Stone Park was everything Joan Ferguson had expected. A concrete bunker painted twenty years earlier in hospital-green, and surrounded by floodlights and battered basketball courts. The sign outside the gate was scrawled with old graffiti that had faded in the relentless sun, and the bitumen was blistering in the carpark. In the north Queensland heat, even the barbed wire seemed to droop.
‘Predictable,’ she murmured, as she pulled into the parking lot.
It was gratifying to be proved right, as usual, but she was also conscious of a certain disappointment. The prison’s name had brought to mind a garden full of statues: hapless humans and beasts turned to stone like in the castle grounds of Narnia. An enchanted forest waiting for its witch.
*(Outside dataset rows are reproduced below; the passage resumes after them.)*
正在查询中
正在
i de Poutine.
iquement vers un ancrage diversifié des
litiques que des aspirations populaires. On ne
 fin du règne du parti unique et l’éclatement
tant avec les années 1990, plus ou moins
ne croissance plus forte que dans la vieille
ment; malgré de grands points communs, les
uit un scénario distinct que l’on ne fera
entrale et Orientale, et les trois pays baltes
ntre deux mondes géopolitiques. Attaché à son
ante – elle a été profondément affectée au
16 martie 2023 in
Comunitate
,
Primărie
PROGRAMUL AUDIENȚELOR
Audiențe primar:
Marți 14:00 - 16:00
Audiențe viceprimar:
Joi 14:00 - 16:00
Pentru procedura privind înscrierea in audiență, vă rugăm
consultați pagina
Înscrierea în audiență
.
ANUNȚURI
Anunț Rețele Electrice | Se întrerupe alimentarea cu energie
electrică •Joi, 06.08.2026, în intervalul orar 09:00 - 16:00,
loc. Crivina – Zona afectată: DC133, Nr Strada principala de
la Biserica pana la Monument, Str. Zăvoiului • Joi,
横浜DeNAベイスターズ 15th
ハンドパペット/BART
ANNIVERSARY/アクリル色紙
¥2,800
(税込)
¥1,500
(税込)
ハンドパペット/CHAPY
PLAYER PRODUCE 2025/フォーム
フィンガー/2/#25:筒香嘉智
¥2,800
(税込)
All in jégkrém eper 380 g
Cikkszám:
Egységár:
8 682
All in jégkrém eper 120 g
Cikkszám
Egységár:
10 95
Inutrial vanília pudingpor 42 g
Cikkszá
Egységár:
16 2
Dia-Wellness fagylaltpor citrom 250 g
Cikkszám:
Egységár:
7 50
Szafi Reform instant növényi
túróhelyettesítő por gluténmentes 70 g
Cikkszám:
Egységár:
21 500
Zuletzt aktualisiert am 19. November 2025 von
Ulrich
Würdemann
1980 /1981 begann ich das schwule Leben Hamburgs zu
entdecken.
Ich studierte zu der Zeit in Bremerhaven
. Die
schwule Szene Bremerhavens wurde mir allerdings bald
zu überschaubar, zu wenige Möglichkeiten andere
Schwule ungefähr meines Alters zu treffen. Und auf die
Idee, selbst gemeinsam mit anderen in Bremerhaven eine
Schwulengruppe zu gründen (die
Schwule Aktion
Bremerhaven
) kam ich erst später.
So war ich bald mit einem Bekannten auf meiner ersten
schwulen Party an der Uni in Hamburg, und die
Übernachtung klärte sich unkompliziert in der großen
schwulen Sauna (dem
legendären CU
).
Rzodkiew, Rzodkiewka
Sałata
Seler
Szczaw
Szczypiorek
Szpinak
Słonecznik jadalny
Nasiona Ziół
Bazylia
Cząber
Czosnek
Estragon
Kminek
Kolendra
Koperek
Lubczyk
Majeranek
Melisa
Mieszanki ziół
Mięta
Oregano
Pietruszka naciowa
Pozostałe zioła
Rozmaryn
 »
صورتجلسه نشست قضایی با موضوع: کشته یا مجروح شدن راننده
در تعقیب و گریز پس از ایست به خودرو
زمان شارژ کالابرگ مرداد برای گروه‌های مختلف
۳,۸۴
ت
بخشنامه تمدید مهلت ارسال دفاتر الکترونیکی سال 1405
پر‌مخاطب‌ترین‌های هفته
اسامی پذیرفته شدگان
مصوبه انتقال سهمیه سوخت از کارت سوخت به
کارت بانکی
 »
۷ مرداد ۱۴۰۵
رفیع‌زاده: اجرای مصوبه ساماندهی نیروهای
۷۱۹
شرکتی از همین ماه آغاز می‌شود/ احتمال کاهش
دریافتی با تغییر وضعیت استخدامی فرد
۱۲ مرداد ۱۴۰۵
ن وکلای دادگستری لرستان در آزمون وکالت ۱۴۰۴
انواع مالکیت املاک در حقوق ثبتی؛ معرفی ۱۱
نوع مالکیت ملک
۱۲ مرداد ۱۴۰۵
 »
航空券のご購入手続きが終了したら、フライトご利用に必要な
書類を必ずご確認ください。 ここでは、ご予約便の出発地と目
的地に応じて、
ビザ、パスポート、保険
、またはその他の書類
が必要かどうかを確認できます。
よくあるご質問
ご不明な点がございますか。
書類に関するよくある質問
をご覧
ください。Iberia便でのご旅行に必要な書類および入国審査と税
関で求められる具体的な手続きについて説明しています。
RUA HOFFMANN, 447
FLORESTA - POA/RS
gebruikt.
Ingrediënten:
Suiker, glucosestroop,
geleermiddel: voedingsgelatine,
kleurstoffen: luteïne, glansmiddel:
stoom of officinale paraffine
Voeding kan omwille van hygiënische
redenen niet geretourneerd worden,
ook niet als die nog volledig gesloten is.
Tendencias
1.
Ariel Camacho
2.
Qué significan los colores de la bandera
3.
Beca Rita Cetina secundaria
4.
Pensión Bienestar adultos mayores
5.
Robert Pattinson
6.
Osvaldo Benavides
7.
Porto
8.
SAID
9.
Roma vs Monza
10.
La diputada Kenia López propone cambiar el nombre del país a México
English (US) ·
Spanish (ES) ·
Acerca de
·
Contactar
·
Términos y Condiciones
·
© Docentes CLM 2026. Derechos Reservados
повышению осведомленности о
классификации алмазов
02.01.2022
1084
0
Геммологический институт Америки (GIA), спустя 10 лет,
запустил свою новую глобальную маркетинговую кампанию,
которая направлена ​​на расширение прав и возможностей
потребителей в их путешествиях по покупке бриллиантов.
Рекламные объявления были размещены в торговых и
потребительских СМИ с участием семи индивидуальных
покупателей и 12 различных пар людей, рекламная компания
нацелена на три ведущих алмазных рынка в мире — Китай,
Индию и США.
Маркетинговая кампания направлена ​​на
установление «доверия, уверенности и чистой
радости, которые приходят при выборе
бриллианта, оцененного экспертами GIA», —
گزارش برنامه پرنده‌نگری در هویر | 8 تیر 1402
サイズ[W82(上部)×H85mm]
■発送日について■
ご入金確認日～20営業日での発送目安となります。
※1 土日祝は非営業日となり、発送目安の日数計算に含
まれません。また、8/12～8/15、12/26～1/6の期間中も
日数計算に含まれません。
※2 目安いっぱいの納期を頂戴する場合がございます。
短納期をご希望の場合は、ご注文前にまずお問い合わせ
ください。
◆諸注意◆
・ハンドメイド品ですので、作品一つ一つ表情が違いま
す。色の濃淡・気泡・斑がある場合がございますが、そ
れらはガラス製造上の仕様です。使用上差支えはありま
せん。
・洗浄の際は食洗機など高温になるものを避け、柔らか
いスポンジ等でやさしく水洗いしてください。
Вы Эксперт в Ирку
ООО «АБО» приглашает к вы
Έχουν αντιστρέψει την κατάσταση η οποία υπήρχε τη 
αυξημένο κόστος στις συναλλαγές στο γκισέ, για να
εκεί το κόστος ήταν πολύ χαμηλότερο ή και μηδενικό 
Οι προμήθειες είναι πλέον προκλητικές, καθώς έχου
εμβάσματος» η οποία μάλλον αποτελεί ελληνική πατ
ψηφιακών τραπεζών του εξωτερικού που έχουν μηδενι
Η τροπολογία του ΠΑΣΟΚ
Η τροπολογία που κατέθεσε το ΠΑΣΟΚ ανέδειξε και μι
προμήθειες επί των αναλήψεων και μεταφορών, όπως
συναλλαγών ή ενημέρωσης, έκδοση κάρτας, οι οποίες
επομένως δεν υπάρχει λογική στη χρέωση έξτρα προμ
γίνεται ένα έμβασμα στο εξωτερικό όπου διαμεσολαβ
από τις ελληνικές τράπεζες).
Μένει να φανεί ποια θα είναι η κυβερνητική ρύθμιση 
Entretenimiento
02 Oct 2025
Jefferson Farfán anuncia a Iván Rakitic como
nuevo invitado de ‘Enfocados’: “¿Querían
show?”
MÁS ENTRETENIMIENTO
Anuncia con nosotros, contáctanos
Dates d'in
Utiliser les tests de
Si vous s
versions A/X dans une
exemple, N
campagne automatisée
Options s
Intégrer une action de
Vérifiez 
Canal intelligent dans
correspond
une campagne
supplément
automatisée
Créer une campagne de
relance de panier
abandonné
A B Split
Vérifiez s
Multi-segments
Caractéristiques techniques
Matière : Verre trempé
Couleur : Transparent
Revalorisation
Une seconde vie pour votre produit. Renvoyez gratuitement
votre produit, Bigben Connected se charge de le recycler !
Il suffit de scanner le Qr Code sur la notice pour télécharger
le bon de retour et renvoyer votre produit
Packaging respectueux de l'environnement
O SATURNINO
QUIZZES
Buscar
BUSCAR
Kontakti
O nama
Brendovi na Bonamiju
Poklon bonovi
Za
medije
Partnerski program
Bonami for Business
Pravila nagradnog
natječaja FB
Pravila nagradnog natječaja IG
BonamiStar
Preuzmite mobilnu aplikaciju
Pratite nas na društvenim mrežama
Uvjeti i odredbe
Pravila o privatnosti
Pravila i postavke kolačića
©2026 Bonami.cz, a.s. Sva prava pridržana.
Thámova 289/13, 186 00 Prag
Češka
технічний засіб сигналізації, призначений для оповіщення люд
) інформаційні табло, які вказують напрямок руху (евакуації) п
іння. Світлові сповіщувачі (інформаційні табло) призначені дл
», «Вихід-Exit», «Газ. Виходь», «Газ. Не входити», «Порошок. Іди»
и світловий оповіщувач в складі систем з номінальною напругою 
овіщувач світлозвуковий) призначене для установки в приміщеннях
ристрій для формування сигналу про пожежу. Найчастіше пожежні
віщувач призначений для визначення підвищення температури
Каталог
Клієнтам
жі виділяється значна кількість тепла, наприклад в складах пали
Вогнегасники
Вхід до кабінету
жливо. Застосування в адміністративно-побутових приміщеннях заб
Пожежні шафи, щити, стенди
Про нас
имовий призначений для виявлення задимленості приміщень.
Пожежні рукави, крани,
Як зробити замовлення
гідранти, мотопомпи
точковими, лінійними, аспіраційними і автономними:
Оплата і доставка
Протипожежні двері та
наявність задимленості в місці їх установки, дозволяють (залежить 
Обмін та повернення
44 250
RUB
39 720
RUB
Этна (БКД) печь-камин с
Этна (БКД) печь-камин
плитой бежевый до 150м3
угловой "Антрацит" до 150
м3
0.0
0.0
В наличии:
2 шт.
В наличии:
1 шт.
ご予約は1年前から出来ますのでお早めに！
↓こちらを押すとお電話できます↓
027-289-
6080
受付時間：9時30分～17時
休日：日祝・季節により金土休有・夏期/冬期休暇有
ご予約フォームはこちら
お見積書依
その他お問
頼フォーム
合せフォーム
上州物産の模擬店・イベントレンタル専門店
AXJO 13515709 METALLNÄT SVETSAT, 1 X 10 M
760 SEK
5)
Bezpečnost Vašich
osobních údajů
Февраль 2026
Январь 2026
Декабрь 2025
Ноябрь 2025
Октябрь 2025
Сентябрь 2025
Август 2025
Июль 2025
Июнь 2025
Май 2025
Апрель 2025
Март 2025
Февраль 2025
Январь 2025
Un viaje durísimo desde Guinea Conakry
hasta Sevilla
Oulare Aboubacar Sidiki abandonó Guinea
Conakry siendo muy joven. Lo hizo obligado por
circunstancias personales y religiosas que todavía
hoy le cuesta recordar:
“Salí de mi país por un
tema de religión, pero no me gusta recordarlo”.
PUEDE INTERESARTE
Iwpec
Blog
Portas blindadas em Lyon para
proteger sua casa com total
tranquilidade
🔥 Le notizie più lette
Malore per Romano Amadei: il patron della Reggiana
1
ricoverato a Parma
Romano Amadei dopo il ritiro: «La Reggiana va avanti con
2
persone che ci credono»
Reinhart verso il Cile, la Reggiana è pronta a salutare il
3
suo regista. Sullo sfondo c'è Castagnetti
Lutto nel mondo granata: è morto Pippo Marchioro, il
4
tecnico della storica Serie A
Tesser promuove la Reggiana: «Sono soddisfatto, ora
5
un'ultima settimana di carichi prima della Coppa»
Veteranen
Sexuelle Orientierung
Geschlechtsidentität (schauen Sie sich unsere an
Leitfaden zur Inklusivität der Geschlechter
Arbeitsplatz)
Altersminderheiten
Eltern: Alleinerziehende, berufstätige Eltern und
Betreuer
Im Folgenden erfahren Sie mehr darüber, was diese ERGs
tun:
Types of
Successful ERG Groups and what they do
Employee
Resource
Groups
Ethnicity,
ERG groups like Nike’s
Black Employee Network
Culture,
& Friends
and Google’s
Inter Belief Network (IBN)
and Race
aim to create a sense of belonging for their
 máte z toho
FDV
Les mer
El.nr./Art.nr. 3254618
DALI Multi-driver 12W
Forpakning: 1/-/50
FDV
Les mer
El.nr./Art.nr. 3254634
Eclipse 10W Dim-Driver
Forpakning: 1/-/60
In fact, Stone Park had been named after Lancelot Stone, some long-forgotten nineteenth century bureaucrat who had overseen reforms to the penal system in the colony. Abolishing the practice of burying dead convicts with their leg-irons still on, perhaps, or closing down the Female Factory with its reputation for prostitution and lesbianism. Or determining an appropriate distance from which the public could watch a hanging.
Joan had not looked into the details. Still, she knew Queensland had started life as a violent and desolate posting, dreaded by prisoners and officers alike.
Joan herself was satisfied not to be working in an age of floggings and chain gangs. The public theatre of punishment must have been primitive, disorderly and far too noisy. Still, the threat of exile to some distant, mythical hell must have had its uses.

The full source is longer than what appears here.